Isobutanol is approved as a motor fuel, and can be blended into gasoline at higher levels than ethanol without damaging engines. The fuel market is huge, and Butamax says that’s where it’s mainly focused.
“In the long term, once you get to the economies of scale and you get all the bugs out of the process — once you solve all those problems — you probably can compete in the fuel market,” said Ronald Cascone, principal for energy and chemicals consulting at Nexant.
Larry Johnson, an industry consultant based in Cologne, Minn., who helped raise capital for early ethanol companies, said the shift to butanol could be a lifesaver for small, less-efficient 1990s-era plants.
“If we can keep them operating on a different product, that is better than having them shut down,” Johnson said.
In Little Falls, plant size is a concern for CEO Dana Persson of Central MN Ethanol Co-op. Its 21-million-gallon annual output is one-fifth that of today’s largest ethanol plants.
“It becomes more difficult to compete as a small plant — you don’t have the volume,” he said.
Minnesota’s government was deeply involved in supporting the ethanol industry in the 1990s. The state once offered grants to producers, and was the first in the nation to require a 10 percent blend at the gas pump.

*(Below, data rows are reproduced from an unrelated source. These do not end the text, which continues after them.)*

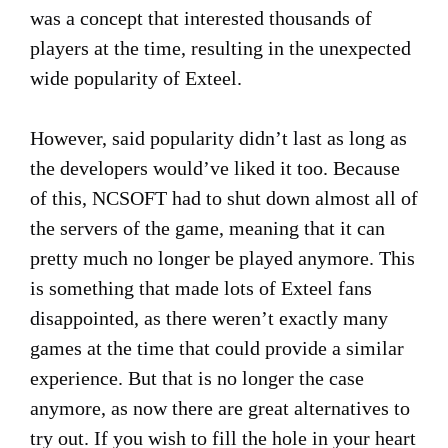
was a concept that interested thousands of
players at the time, resulting in the unexpected
wide popularity of Exteel.
However, said popularity didn’t last as long as
the developers would’ve liked it too. Because
of this, NCSOFT had to shut down almost all of
the servers of the game, meaning that it can
pretty much no longer be played anymore. This
is something that made lots of Exteel fans
disappointed, as there weren’t exactly many
games at the time that could provide a similar
experience. But that is no longer the case
anymore, as now there are great alternatives to
try out. If you wish to fill the hole in your heart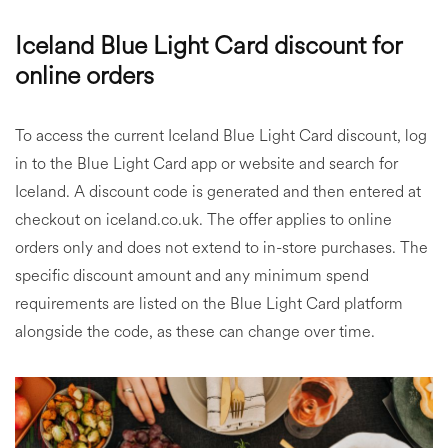
Iceland Blue Light Card discount for
online orders
To access the current Iceland Blue Light Card discount, log
in to the Blue Light Card app or website and search for
Iceland. A discount code is generated and then entered at
checkout on iceland.co.uk. The offer applies to online
orders only and does not extend to in-store purchases. The
specific discount amount and any minimum spend
requirements are listed on the Blue Light Card platform
alongside the code, as these can change over time.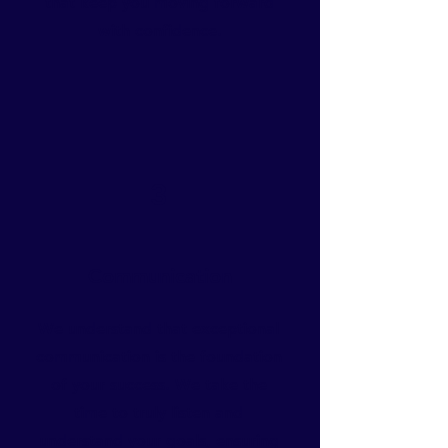
that keep you moving forward
with confidence.
3
Communication
We understand that exceptional
communication is the foundation
of your success. We take the
time to truly listen and
understand your goals, ensuring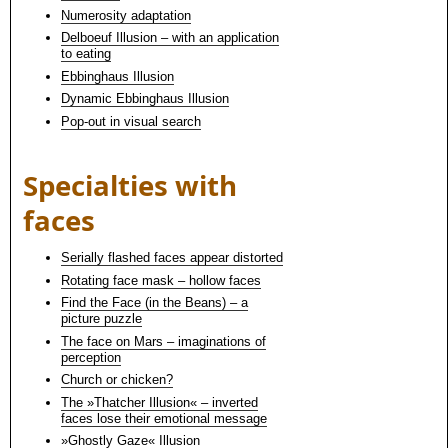
Numerosity adaptation
Delboeuf Illusion – with an application
to eating
Ebbinghaus Illusion
Dynamic Ebbinghaus Illusion
Pop-out in visual search
Specialties with
faces
Serially flashed faces appear distorted
Rotating face mask – hollow faces
Find the Face (in the Beans) – a
picture puzzle
The face on Mars – imaginations of
perception
Church or chicken?
The »Thatcher Illusion« – inverted
faces lose their emotional message
»Ghostly Gaze« Illusion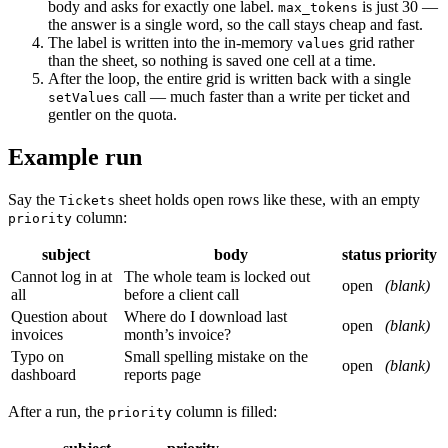
body and asks for exactly one label.
is just 30 —
max_tokens
the answer is a single word, so the call stays cheap and fast.
The label is written into the in-memory
grid rather
values
than the sheet, so nothing is saved one cell at a time.
After the loop, the entire grid is written back with a single
call — much faster than a write per ticket and
setValues
gentler on the quota.
Example run
Say the
sheet holds open rows like these, with an empty
Tickets
column:
priority
subject
body
status
priority
Cannot log in at
The whole team is locked out
open
(blank)
all
before a client call
Question about
Where do I download last
open
(blank)
invoices
month’s invoice?
Typo on
Small spelling mistake on the
open
(blank)
dashboard
reports page
After a run, the
column is filled:
priority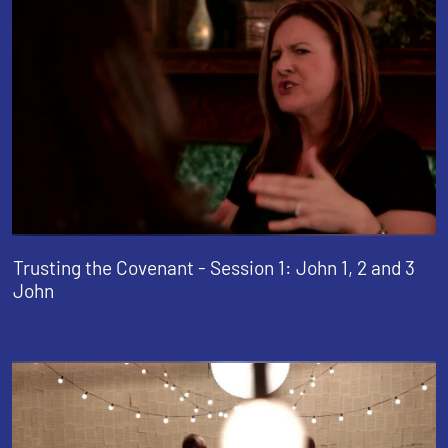
Trusting the Covenant - Session 1: John 1, 2 and 3
John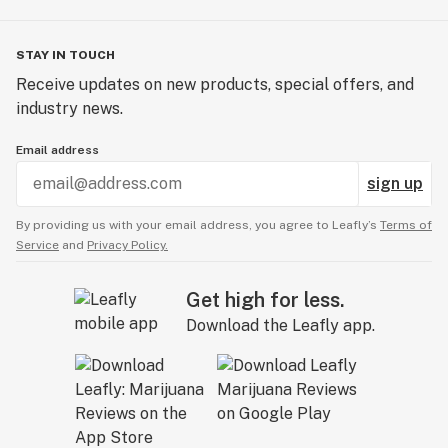
STAY IN TOUCH
Receive updates on new products, special offers, and
industry news.
Email address
sign up
By providing us with your email address, you agree to Leafly’s
Terms of
Service
and
Privacy Policy.
Get high for less.
Download the Leafly app.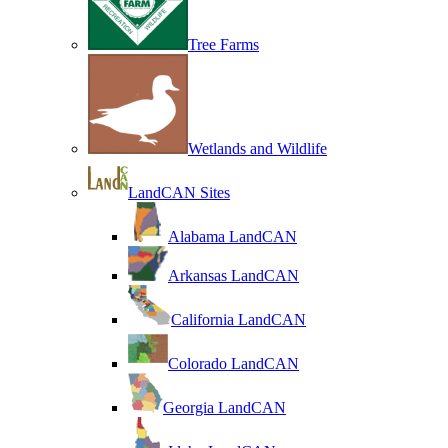
Tree Farms
Wetlands and Wildlife
LandCAN Sites
Alabama LandCAN
Arkansas LandCAN
California LandCAN
Colorado LandCAN
Georgia LandCAN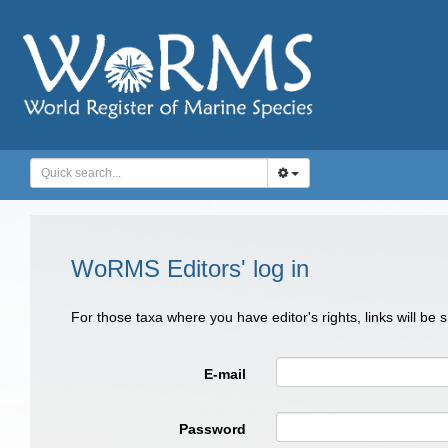
WoRMS Editors' log in
For those taxa where you have editor's rights, links will be
E-mail
Password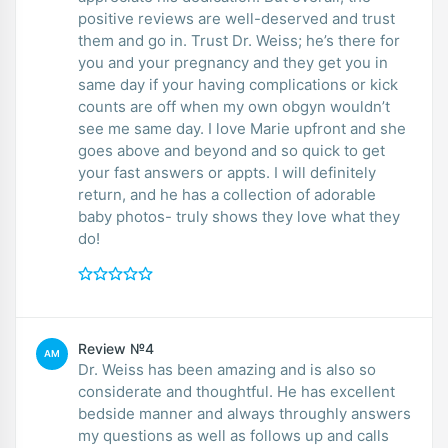
positive reviews are well-deserved and trust
them and go in. Trust Dr. Weiss; he’s there for
you and your pregnancy and they get you in
same day if your having complications or kick
counts are off when my own obgyn wouldn’t
see me same day. I love Marie upfront and she
goes above and beyond and so quick to get
your fast answers or appts. I will definitely
return, and he has a collection of adorable
baby photos- truly shows they love what they
do!
Review №4
AM
Dr. Weiss has been amazing and is also so
considerate and thoughtful. He has excellent
bedside manner and always throughly answers
my questions as well as follows up and calls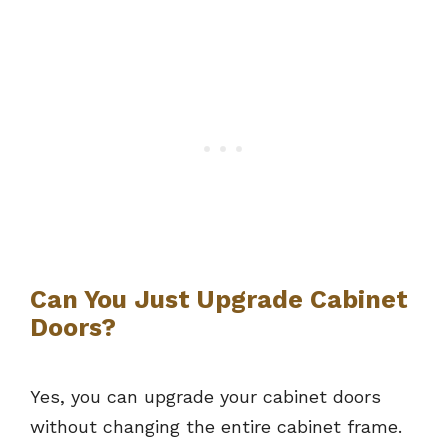
Can You Just Upgrade Cabinet
Doors?
Yes, you can upgrade your cabinet doors
without changing the entire cabinet frame.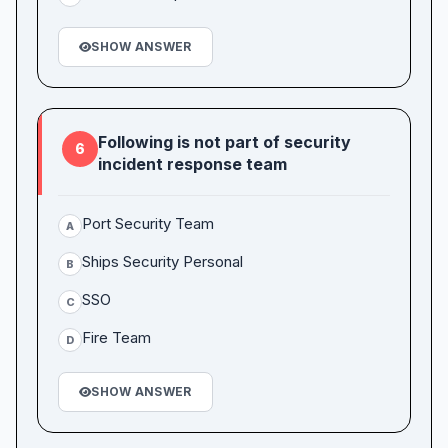
SHOW ANSWER
Following is not part of security
6
incident response team
Port Security Team
A
Ships Security Personal
B
SSO
C
Fire Team
D
SHOW ANSWER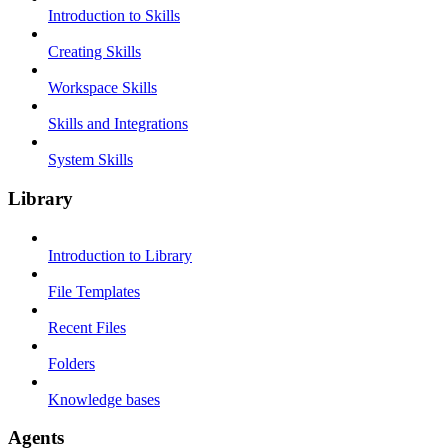
Introduction to Skills
Creating Skills
Workspace Skills
Skills and Integrations
System Skills
Library
Introduction to Library
File Templates
Recent Files
Folders
Knowledge bases
Agents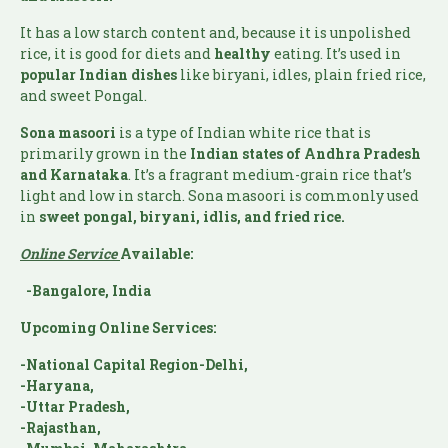
It has a low starch content and, because it is unpolished
rice, it is good for diets and
healthy
eating. It’s used in
popular Indian
dishes
like biryani, idles, plain fried rice,
and sweet Pongal.
Sona masoori
is a type of Indian white rice that is
primarily grown in the
Indian states of Andhra Pradesh
and Karnataka
. It’s a fragrant medium-grain rice that’s
light and low in starch. Sona masoori is commonly used
in
sweet pongal, biryani, idlis, and fried rice.
Online Service
Available:
-Bangalore, India
Upcoming Online Services:
-National Capital Region-Delhi,
-Haryana,
-Uttar Pradesh,
-Rajasthan,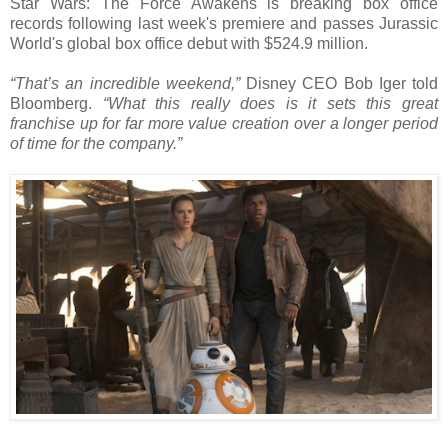
Star Wars: The Force Awakens is breaking box office
records following last week's premiere and passes Jurassic
World's global box office debut with $524.9 million.
“That’s an incredible weekend,”
Disney CEO Bob Iger told
Bloomberg.
“What this really does is it sets this great
franchise up for far more value creation over a longer period
of time for the company.”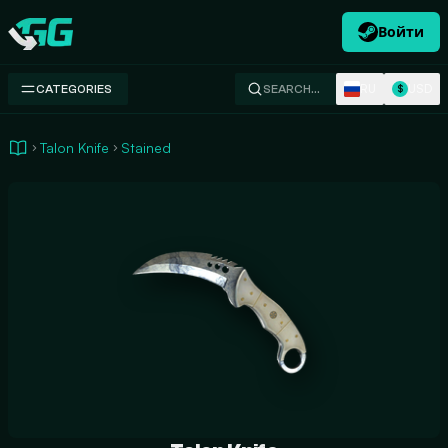
Войти
Swap.gg
RU
USD
CATEGORIES
SEARCH…
$
Talon Knife
Stained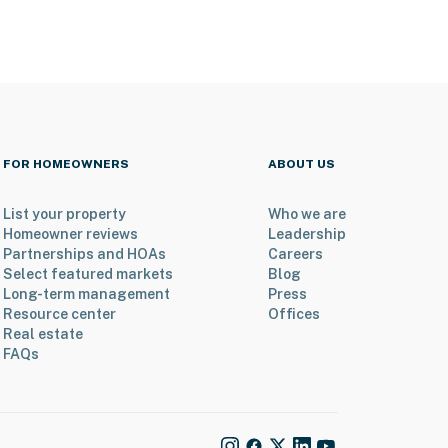
FOR HOMEOWNERS
ABOUT US
List your property
Who we are
Homeowner reviews
Leadership
Partnerships and HOAs
Careers
Select featured markets
Blog
Long-term management
Press
Resource center
Offices
Real estate
FAQs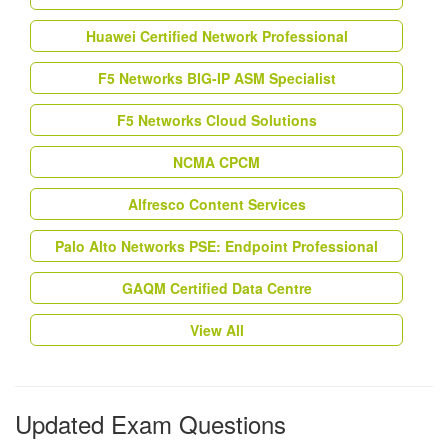
Huawei Certified Network Professional
F5 Networks BIG-IP ASM Specialist
F5 Networks Cloud Solutions
NCMA CPCM
Alfresco Content Services
Palo Alto Networks PSE: Endpoint Professional
GAQM Certified Data Centre
View All
Updated Exam Questions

Butanol makers aren’t getting similar state incentives, but the Legislature this year amended the ethanol law to include biobutanol as a legal gasoline blend.
Minnesota’s agriculture commissioner, Dave Frederickson, was an ethanol supporter when he served as a state senator in the early 1990s. He said the state welcomes innovation in the ethanol industry.
“You have got to keep trying and moving the ball,” Frederickson said. Even so, he predicted that the vast majority of Minnesota’s ethanol plants will continue to make ethanol. “I don’t see a mass exodus from the ethanol industry,” he said.